As proponents press for extending free trade to the rest of the hemisphere through a Free Trade Area of the Americas agreement, the report warns that other countries are susceptible to the ill effects already experienced by NAFTA countries.
In the United States, NAFTA eliminated over 766,000 job opportunities between 1994 and 2000, as the trade deficit between the U.S. and its northern and southern neighbors ballooned, according to U.S. author Robert Scott.
In Mexico, large trade surpluses with the United States have not been enough to overcome even larger trade deficits with the rest of the world. Wages and incomes in Mexico fell between 1991 and 1998; and with NAFTA, inequality has grown and job quality has deteriorated for most workers, according to Mexican author Carlos Salas.
And in Canada, exports now account for 40 percent of gross domestic product. Still, overall growth during the 1990s was worse than in any other decade since the 1930s, and productivity growth has not led to growth in wages, according to Canadian author Bruce Campbell.
Key findings from the study for the United States include:
- Since NAFTA took effect on January 1, 1994, exports to Mexico have grown by 147 percent and exports to Canada have grown by 66 percent. But imports from Mexico have grown much faster, by 248 percent; and imports from Canada have grown by 79 percent.
- As a result, the net export deficit between the U.S. and its neighbors has grown from $16.6 billion in 1993 to $62.8 billion in 2000 in real terms.
- This growing trade deficit has led to the loss of 766,030 jobs in the United States since NAFTA’s implementation. These job losses are spread across all 50 states and the District of Columbia, with the biggest losses – where more than 20,000 job opportunities were eliminated per state – in California, Michigan, New York, Texas, Ohio, Illinois, Pennsylvania, North Carolina, Indiana, Florida, Tennessee, and Georgia.
- By reducing the prices of import-competing products, the growing U.S. trade deficit, and the new rules of the NAFTA agreement, have put downward pressure on the wages of non-college-educated workers in this country, who account for 72.7 percent of the workforce.

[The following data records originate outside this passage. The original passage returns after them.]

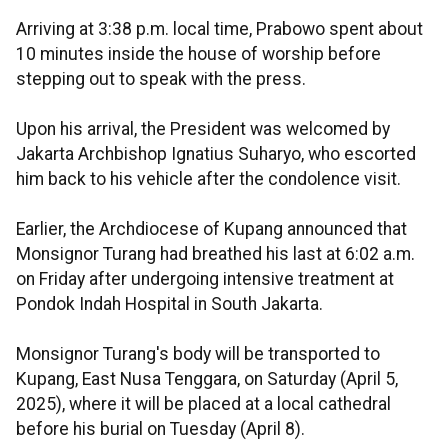
Arriving at 3:38 p.m. local time, Prabowo spent about
10 minutes inside the house of worship before
stepping out to speak with the press.
Upon his arrival, the President was welcomed by
Jakarta Archbishop Ignatius Suharyo, who escorted
him back to his vehicle after the condolence visit.
Earlier, the Archdiocese of Kupang announced that
Monsignor Turang had breathed his last at 6:02 a.m.
on Friday after undergoing intensive treatment at
Pondok Indah Hospital in South Jakarta.
Monsignor Turang's body will be transported to
Kupang, East Nusa Tenggara, on Saturday (April 5,
2025), where it will be placed at a local cathedral
before his burial on Tuesday (April 8).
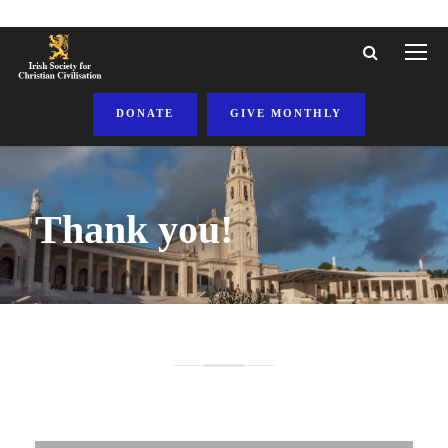
DONATE
GIVE MONTHLY
Thank you!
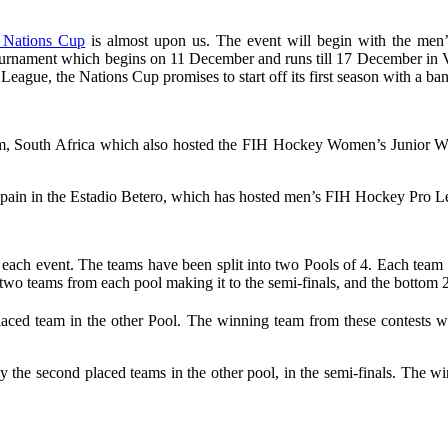
 Nations Cup
is almost upon us. The event will begin with the me
urnament which begins on 11 December and runs till 17 December in Val
League, the Nations Cup promises to start off its first season with a ba
, South Africa which also hosted the FIH Hockey Women’s Junior Wo
in in the Estadio Betero, which has hosted men’s FIH Hockey Pro Lea
h event. The teams have been split into two Pools of 4. Each team wil
p two teams from each pool making it to the semi-finals, and the bottom 2
aced team in the other Pool. The winning team from these contests wi
lay the second placed teams in the other pool, in the semi-finals. The win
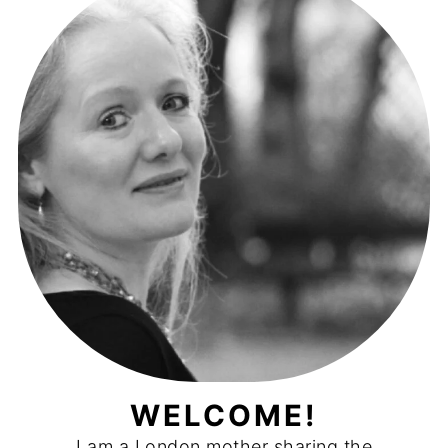
WELCOME!
I am a London mother sharing the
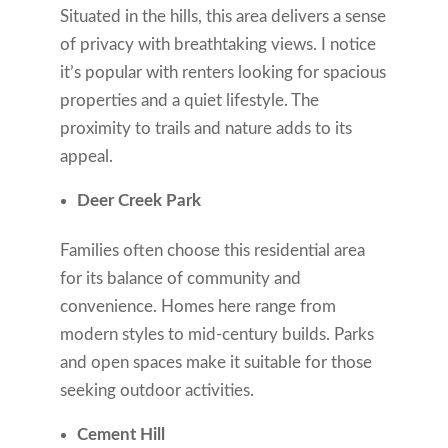
Situated in the hills, this area delivers a sense
of privacy with breathtaking views. I notice
it’s popular with renters looking for spacious
properties and a quiet lifestyle. The
proximity to trails and nature adds to its
appeal.
Deer Creek Park
Families often choose this residential area
for its balance of community and
convenience. Homes here range from
modern styles to mid-century builds. Parks
and open spaces make it suitable for those
seeking outdoor activities.
Cement Hill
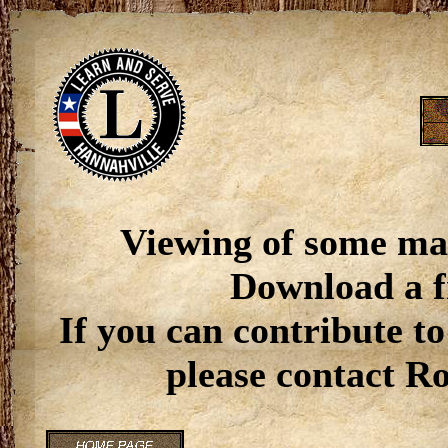
Viewing of some ma
Download a f
If you can contribute to
please contact R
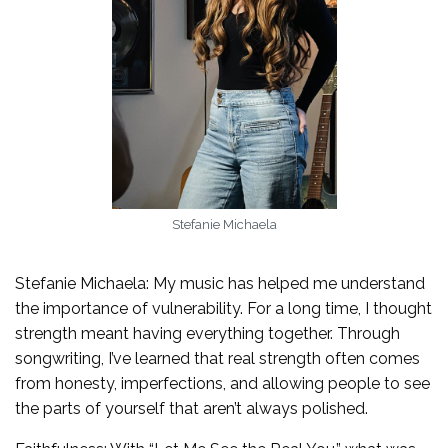
Stefanie Michaela
Stefanie Michaela: My music has helped me understand
the importance of vulnerability. For a long time, I thought
strength meant having everything together. Through
songwriting, I’ve learned that real strength often comes
from honesty, imperfections, and allowing people to see
the parts of yourself that aren’t always polished.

- This has happened for at least three reasons. First, displaced manufacturing workers have sought jobs in the service sector, where the average wage is 77 percent of the average manufacturing wage. Second, this movement from manufacturing to the service sector has increased the labor supply there, further depressing wages. And finally, employers have used their new freedom to move across borders as a tool in collective bargaining, by threatening to close plants.
Key findings from the study for Mexico include:
- Between 1995 and 1999, manufacturing exports improved rapidly, growing at an annual rate of 16 percent, due almost exclusively to maquiladora factories, factories built near the border for the purpose of manufacturing exports to the U.S.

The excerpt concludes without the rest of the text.